§ WHAT IS NEEDED: A word-for-word copy of the line containing "Не стоит забывать" and every following line to the end of the data below is all the answer should hold.

Stored data entries
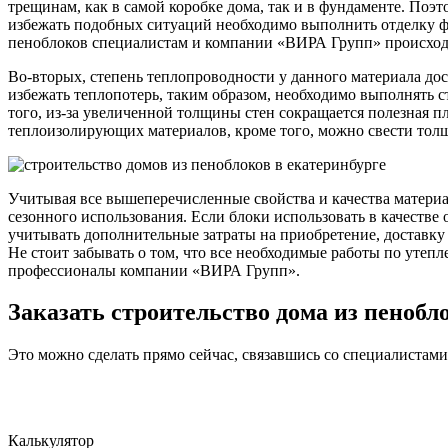
трещинам, как в самой коробке дома, так и в фундаменте. Поэт
избежать подобных ситуаций необходимо выполнить отделку фа
пеноблоков специалистам и компании «ВИРА Групп» происход
Во-вторых, степень теплопроводности у данного материала дос
избежать теплопотерь, таким образом, необходимо выполнять ст
того, из-за увеличенной толщины стен сокращается полезная 
теплоизолирующих материалов, кроме того, можно свести толщи
Учитывая все вышеперечисленные свойства и качества материа
сезонного использования. Если блоки использовать в качестве
учитывать дополнительные затраты на приобретение, доставку
Не стоит забывать о том, что все необходимые работы по уте
профессионалы компании «ВИРА Групп».
Заказать строительство дома из пенобл
Это можно сделать прямо сейчас, связавшись со специалистам
Калькулятор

§ EXERCISE SOLUTION:
Не стоит забывать о том, что все необходимые работы по уте
профессионалы компании «ВИРА Групп».
Заказать строительство дома из пенобл
Это можно сделать прямо сейчас, связавшись со специалистам
Калькулятор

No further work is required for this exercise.